The reinsurance system would act as a backstop to national funds, helping to ensure that governments can honour their legal obligation to protect deposits of up to €100,000 in the event of a banking collapse.
Next, the caveats:
Merkel hasn’t blessed this plan. I’m no expert on German politics, but Scholz is no Schabule, who was able to stare down Merkel in financial policy. However, given that, I also can’t imagine that Scholz would go out too far ahead of what Merkel would back. So the fact that Merkel is silent so far may reflect her traditional caution, particularly since she could distance herself from the plan if it got too much heat from the budget scolds.
The scheme won’t cover all banks. This gap raises big questions about its practical utility. A German insider (who was in on some of the debates) tells me it won’t cover German cooperative banks, which are much like US credit unions.
Lots of strings will be attached. My contact says that banks that participate in the scheme will be subject to supervision by EU as opposed to national regulators. The Financial Times sets forth other expected conditions:
His demands include amending EU capital rules to remove incentives for banks to buy up large quantities of their home country’s sovereign debt; further action to reduce bad debts in the EU banking system; and the establishment of common European rules on calculating companies’ taxable profits.

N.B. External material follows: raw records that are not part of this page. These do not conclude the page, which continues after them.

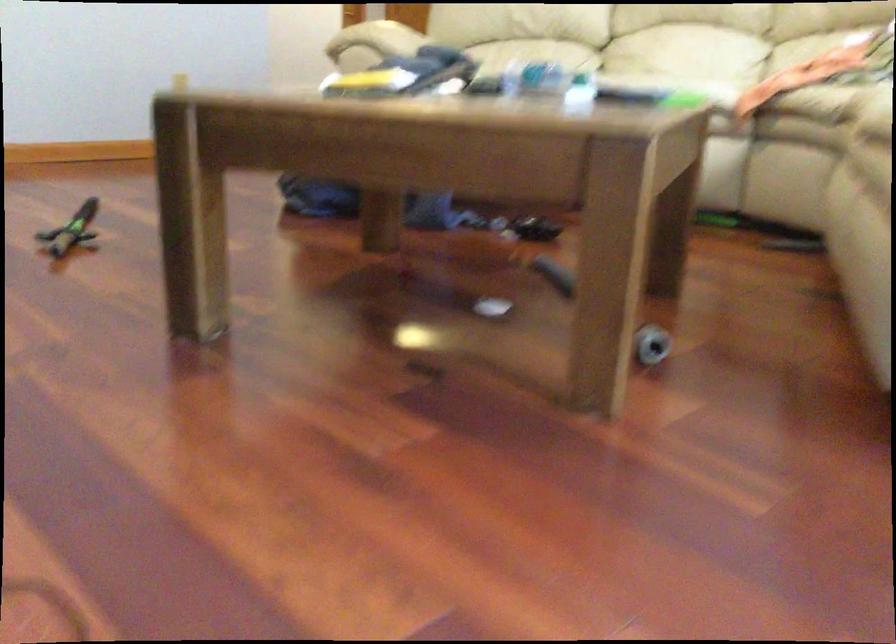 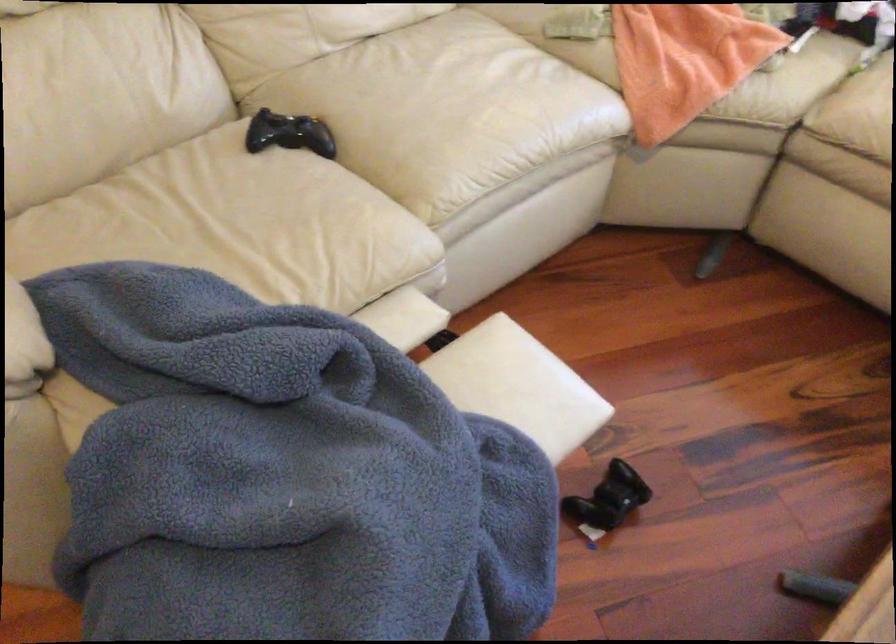 The point at (633,73) is marked in the first image. Where is the corresponding point in the second image?

(446, 109) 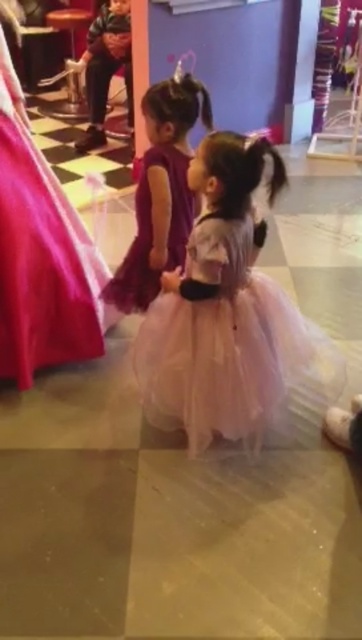 Can you confirm if pink tulle dress at center is thinner than purple tulle dress at left?

No.

Which of these two, pink tulle dress at center or purple tulle dress at left, stands taller?

purple tulle dress at left

Which is behind, point (229, 278) or point (111, 321)?

Positioned behind is point (111, 321).

I want to click on pink tulle dress at center, so 230,317.

Is point (6, 310) positioned in front of point (187, 81)?

No, (6, 310) is behind (187, 81).

Does purple tulle dress at left have a lesser width compared to purple tulle dress at center?

Yes, purple tulle dress at left is thinner than purple tulle dress at center.

Who is more forward, [0,35] or [169,184]?

Point [0,35] is in front.

The height and width of the screenshot is (640, 362). Identify the location of purple tulle dress at left. (40, 253).

In the scene shown: Who is shorter, pink tulle dress at center or purple tulle dress at center?

purple tulle dress at center is shorter.

Who is higher up, pink tulle dress at center or purple tulle dress at center?

purple tulle dress at center is higher up.

I want to click on pink tulle dress at center, so click(230, 317).

At what (x,y) coordinates should I click in order to perform the action: click on pink tulle dress at center. Please return your answer as a coordinate pair (x, y). The width and height of the screenshot is (362, 640). Looking at the image, I should click on (230, 317).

Mr Scholz also wants the EU to harmonise bank insolvency law, saying a patchwork of national rules undermines EU attempts to make sure senior creditors share the cost of dealing with bank failures.
Of course, one could argue that this change of heart is because Deutsche, but it appears to be even more because Brexit. The prospect of stress on the EU has led at least some to realize they need to get their house in order:
He [Scholz] said that Brexit, which would see the EU losing the City of London — its largest financial centre — also meant it was time for the bloc to promote better integration of its banks….
Mr Scholz said that Brexit and the risk of dependency on China and the US compelled the EU to make headway.
Again, while it is far from clear how far Scholz’s initiative will go, any movement in the direction of more EU level banking support is a big break from Germany’s historical pig-headedness. One can hope this is the start of a better trend.
1 For the record, our longstanding view is that backstopping banks is an ugly necessity and as a result banks should not be allowed to operate like private enterprises, since they are so heavily subsidized that they aren’t. They should have their activities circumscribed, be modestly profitable and have modestly paid executives, among other things.